Conrad H. Roth said...

"And maybe one should always be at least a little anxious about one's occupation -- since the world of work is continually -- and it seems -- ever more rapidly changing."

Yes, as are the Humanities. Change always needs to be made--nothing is perfect, and no laurels should be rested upon.

Lori Witzel said...

What a juicy post! What a wild ride of comments!

I really will come back and read more thoroughly...I promise...but skimming without my reading glasses leaves me little recourse except to drive by a bit of Mencius' remarks.

Fencing: Enjoyed it (tried it a couple of years ago) until my knees started hollering. It was fun to find that age and guile can win out over youth and speed.

Riding: Fond memories of hoof-clatter, chuffing and foggy horse-breath on a chilly morning riding through a worn trail, but Western saddle please. The only kind of posting I care to do is on a blog.

Shooting: Despite living in Texas, only did so once. And I found that a 12-gauge shotgun is just the thing to slaughter old hot water heaters tossed into a junk heap on a friend's ranchland. (Said ranch is now an upscale subdivision, and I smile every time I think about those water heaters.)

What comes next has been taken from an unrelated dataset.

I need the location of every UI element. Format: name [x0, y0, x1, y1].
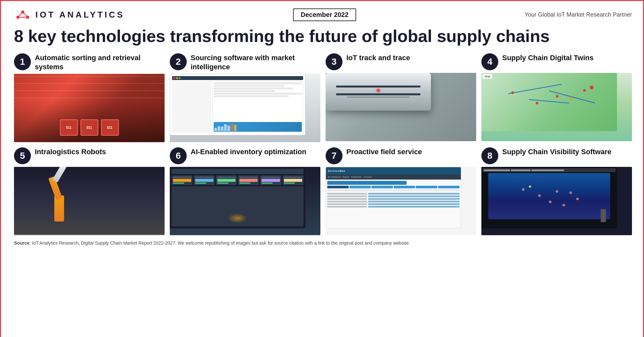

Humanities: Why? Because it's fun and pleasurable. Utility? Seems beside the point to me, but I'm not as well read as all y'all are here in Conrad's comments-kitchen.


achilles3 said...

As a 29 year old goof ball educator I'll start by saying that I feel compeled to comment for two main reasons:
1. I have thought of this notion as well.
2. I haven't the reading experience (subject wise) to drop any names and I thought I would humor you.

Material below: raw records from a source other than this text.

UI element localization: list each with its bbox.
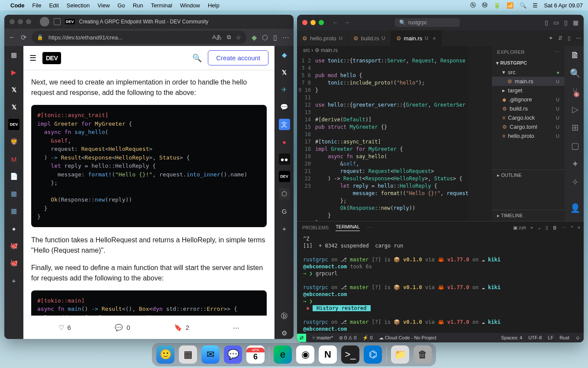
create-account-button[interactable]: Create account [208,50,268,65]
browser-titlebar[interactable]: DEV Creating A GRPC Endpoint With Rust -… [4,15,294,29]
account-icon[interactable]: 👤 [570,203,581,213]
nav-back[interactable]: ← [333,19,339,26]
workspace-root[interactable]: ▾ RUSTGRPC [492,59,565,68]
gmail-pin[interactable]: M [8,153,19,165]
menu-selection[interactable]: Selection [67,2,90,9]
trash[interactable]: 🗑 [414,345,432,364]
menu-edit[interactable]: Edit [49,2,58,9]
terminal[interactable]: ^Z [1] + 8342 suspended cargo run rustgr… [297,234,584,333]
extensions-icon[interactable]: ⬡ [262,33,268,42]
file-cargo-lock[interactable]: ≡ Cargo.lockU [492,113,565,122]
code-content[interactable]: use tonic::{transport::Server, Request, … [315,46,468,221]
x-side-icon[interactable]: 𝕏 [279,67,290,78]
hamburger-icon[interactable]: ☰ [29,53,36,63]
file-gitignore[interactable]: ◆ .gitignoreU [492,95,565,104]
search-icon[interactable]: 🔍 [570,68,581,78]
source-control-icon[interactable]: ⑂ [572,86,578,96]
doc-pin[interactable]: 📄 [8,171,19,182]
menu-terminal[interactable]: Terminal [151,2,172,9]
extra-icon[interactable]: ✧ [572,177,579,187]
vscode-app[interactable]: ⌬ [364,345,382,364]
copilot-side-icon[interactable]: ◆ [279,49,290,61]
menu-file[interactable]: File [32,2,42,9]
branch-status[interactable]: ⑂ master* [312,335,333,340]
comment-button[interactable]: 💬 0 [115,324,130,332]
gear-icon[interactable]: ⚙ [279,328,290,339]
wifi-icon[interactable]: 📶 [507,2,514,9]
app-menu[interactable]: Code [10,2,25,9]
profile-icon[interactable] [40,17,49,26]
back-button[interactable]: ← [9,33,16,41]
dev-logo[interactable]: DEV [42,52,61,64]
battery-icon[interactable]: 🔋 [494,2,501,9]
layout-left-icon[interactable]: ▯ [545,19,548,26]
copilot-icon[interactable]: ◆ [252,33,257,42]
remote-icon[interactable]: ▢ [571,140,579,151]
more-icon[interactable]: ⋯ [555,49,560,55]
port-status[interactable]: ⚡ 0 [362,335,372,341]
github-pin[interactable]: 🐙 [8,240,19,251]
tab-build-rs[interactable]: ⚙build.rs U [348,30,391,46]
discord-app[interactable]: 💬 [224,345,242,364]
refresh-button[interactable]: ⟳ [21,33,26,42]
ytmusic-icon[interactable]: ● [279,136,290,147]
chatgpt-icon[interactable]: ⬡ [279,188,290,199]
bing-side-icon[interactable]: ⓑ [279,310,290,322]
github-pin-2[interactable]: 🐙 [8,257,19,269]
calendar-app[interactable]: APR6 [246,345,265,364]
finder-app[interactable]: 🙂 [156,345,174,364]
app-status-icon[interactable]: Ⓜ [482,1,488,9]
terminal-app[interactable]: >_ [341,345,359,364]
panel-more-icon[interactable]: ⋯ [562,225,566,231]
panel-more[interactable]: ⋯ [367,225,372,231]
folder-src[interactable]: ▾ src● [492,68,565,77]
language-status[interactable]: Rust [559,335,569,340]
outline-section[interactable]: ▸ OUTLINE [492,169,565,181]
workspaces-icon[interactable] [54,18,61,25]
add-tab[interactable]: + [8,275,19,286]
nav-forward[interactable]: → [344,19,350,26]
notion-app[interactable]: N [319,345,337,364]
sparkle-icon[interactable]: ✦ [549,35,553,41]
whatsapp-icon[interactable]: 💬 [279,101,290,113]
breadcrumb[interactable]: src › ⚙ main.rs [297,46,492,55]
code-editor[interactable]: src › ⚙ main.rs 1 2 3 4 5 6 7 8 9 10 11 … [297,46,492,221]
favorite-icon[interactable]: ☆ [236,34,241,41]
traffic-lights[interactable] [302,20,324,25]
read-aloud-icon[interactable]: Aあ [212,33,222,41]
vscode-titlebar[interactable]: ← → 🔍 rustgrpc ▯ ▭ ▯ ▦ [297,15,584,30]
ms-pin[interactable]: ▦ [8,188,19,199]
diff-icon[interactable]: ⇵ [558,35,562,41]
address-bar[interactable]: 🔒 https://dev.to/ethand91/crea... Aあ ⧉ ☆ [32,31,246,44]
close-icon[interactable]: × [433,35,436,42]
tabs-icon[interactable]: ▦ [8,49,19,61]
ai-icon[interactable]: ✦ [572,159,579,169]
mail-app[interactable]: ✉ [201,345,220,364]
new-terminal-icon[interactable]: + [530,225,533,230]
menu-help[interactable]: Help [208,2,220,9]
google-icon[interactable]: G [279,205,290,217]
translate-icon[interactable]: 文 [279,119,290,130]
terminal-tab[interactable]: TERMINAL [336,224,360,231]
control-center-icon[interactable]: ☰ [533,2,538,9]
meet-pin[interactable]: ● [8,223,19,234]
folder-target[interactable]: ▸ target [492,86,565,95]
x-pin[interactable]: 𝕏 [8,84,19,95]
devto-icon[interactable]: DEV [279,171,290,182]
tab-hello-proto[interactable]: ⚙hello.proto U [297,30,348,46]
brave-pin[interactable]: 🦁 [8,136,19,147]
cloud-code-status[interactable]: ☁ Cloud Code - No Project [379,335,436,341]
split-terminal-icon[interactable]: ▯ [546,225,548,231]
feedback-icon[interactable]: ☺ [575,335,580,340]
command-center[interactable]: 🔍 rustgrpc [395,18,460,27]
file-build-rs[interactable]: ⚙ build.rsU [492,104,565,113]
extensions-icon[interactable]: ⊞ [572,122,579,133]
split-icon[interactable]: ▯ [273,33,277,42]
close-panel-icon[interactable]: × [578,225,580,230]
like-button[interactable]: ♡ 6 [58,324,71,332]
edge-app[interactable]: e [274,345,292,364]
menu-window[interactable]: Window [180,2,200,9]
spotlight-icon[interactable]: 🔍 [520,2,527,9]
clock[interactable]: Sat 6 Apr 09.07 [544,2,583,9]
youtube-pin[interactable]: ▶ [8,67,19,78]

As a veteren English teacher (public high school mostly) I have a real passion for the humanaties. I love to read and write. Period.

BUT what is starting to annoy the shit out of me is that many middle of the road (or just plain crappy)teachers take the assumed "play" inhearant in the humanaties as license to just say "Well this is how I do it and since there is no right or wrong way please allow me to do "it" this really stupid way"

They think (or at least they pretend for their own ends) that there exist no "better (or best) ways/processes"...that there are just ways and they are all equal. Again I'm speaking about a certain college educated group who isn't reading (much less writing) blogs (or comments) like these.

This huge job-having college degree holding "middle" is uninterested in 99% of this conversation and I find that, in using the two groups we are talking about (roughly the humanists and the scientists)that far and away it's the "middle" humanists that grate on my nerves to hear in discussion.

These people know just enough to seem a part of the conversation but are not interested enough in actually reading (or REALLY listening) to become, genuinely, a solid part.

There are holes in my set up but its 5:49 AM in Seoul, Korea (where I teach ESL @ a small University) and i'm passing out so I'll make a quick assertion.

I teach English and love to read and write but the older I get the more I feel like a math and science guy because at least they have rules and ubderstood foundations that even the "middle" crowd respects.

sry abt da spelin 2

peace & keep up the goodwork:-)

M.W. Nolden said...

Ha! I've just won a bet. I knew you'd hit 40 comments on this one.

Conrad H. Roth said...

MW: How much did you win?

Lori and achilles3, thanks.

"Humanities: Why? Because it's fun and pleasurable. Utility? Seems beside the point to me, but I'm not..."

... but you're not an academic. Amateurs (in the good sense), as I said to Xensen and Chris, have it easy. No anxiety.

M.W. Nolden said...

You, in particular, will love this.
A bottle of tequila.
In fact, fairly good tequila.

Conrad H. Roth said...

Wow! And who said the humanities were good for nothing?

Anonymous said...

I like to do this occasionally too, strike up an argument out of boredom, especially of this sort! I would have argued that if humans had no desire for the arts and humanities, oh what an efficient world we would live in. If creative genius was transfered to technical genius, we would be generation ahead of ourselves now.